Since file naming is based on your input as well, the flags below must remain the same:

  • (- - runN / - - runP)
  • (- - ontology)
  • (- - protein)
  • (-i / - - input)
  • (-a / - - align)
  • (-d / - - database)
    • Does not necessarily need to remain the same. If additional databases are added, EnTAP will recognize the new ones and run similarity searching on them whilst skipping those that have already been ran
  • (- - qcoverage)
  • (- - tcoverage)
  • (- - trim)
  • (- - out-dir)

State Control

Warning

This is experimental and certain configurations may not work. This is not needed if you’d like to run certain portions because of “picking up where you left off!”

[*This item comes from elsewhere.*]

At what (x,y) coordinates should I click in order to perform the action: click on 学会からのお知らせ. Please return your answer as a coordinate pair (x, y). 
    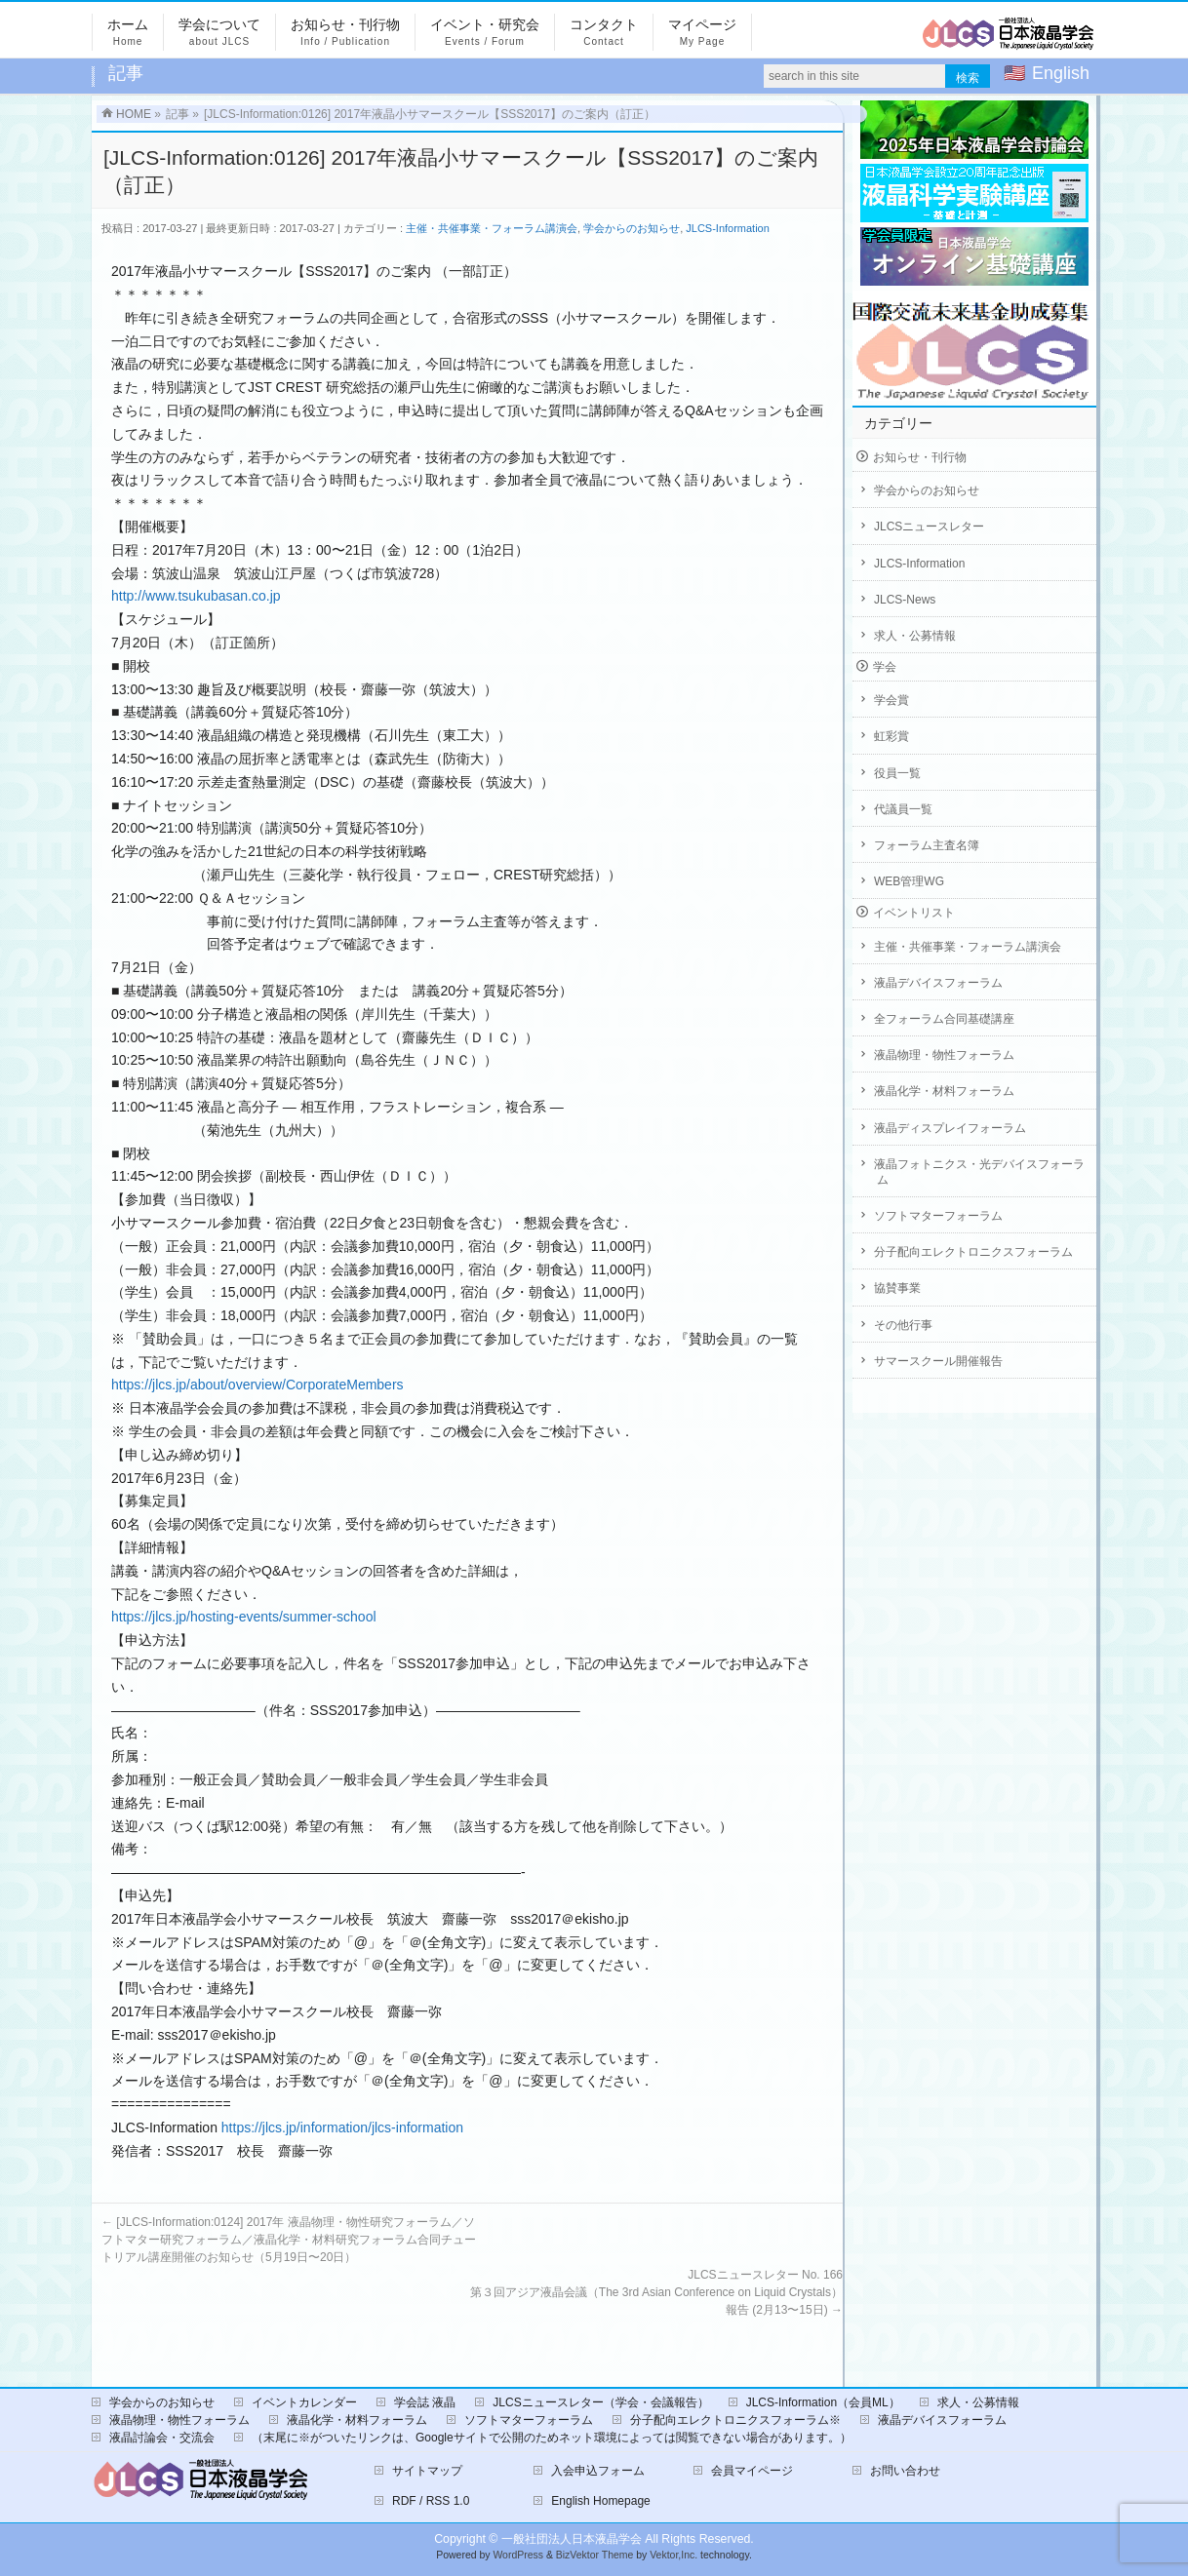
    Looking at the image, I should click on (631, 228).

State control of EnTAP allows you to further customize your runs. This is separate from the exclusion of - - align flag to skip expression filtering, or runP, instead of runN, to skip frame selection. You probably will never actually have to use this feature! Nonetheless, state control is based around the following stages of EnTAP:

  1. Expression Filtering
  2. Frame Selection
  3. Transcriptome Filtering (selection of final transcriptome)
  4. Similarity Search
  5. Gene Ontology / Gene Families

With this functionality of EnTAP, you can execute whatever states you would like with certain commands. Using a ‘+’ will execute from that state to the end, while using a ‘x’ will stop at that state. These basic commands can be combined to execute whatever you would like. It’s easier if I lay out some examples:

  • (- - state 1+)
    • This will start at expression filtering and continue to the end of the pipeline
  • (- - state 1+4x)
    • This will start at expression filtering and stop after similarity search
  • (- - state 4x)
    • This will just execute similarity search and stop
  • (- - state 1+3x5)
    • This will essentially execute every stage besides similarity searching

The default ‘state’ of EnTAP is merely ‘+’. This executes every stage of the pipeline (or attempts to if the correct commands are in place).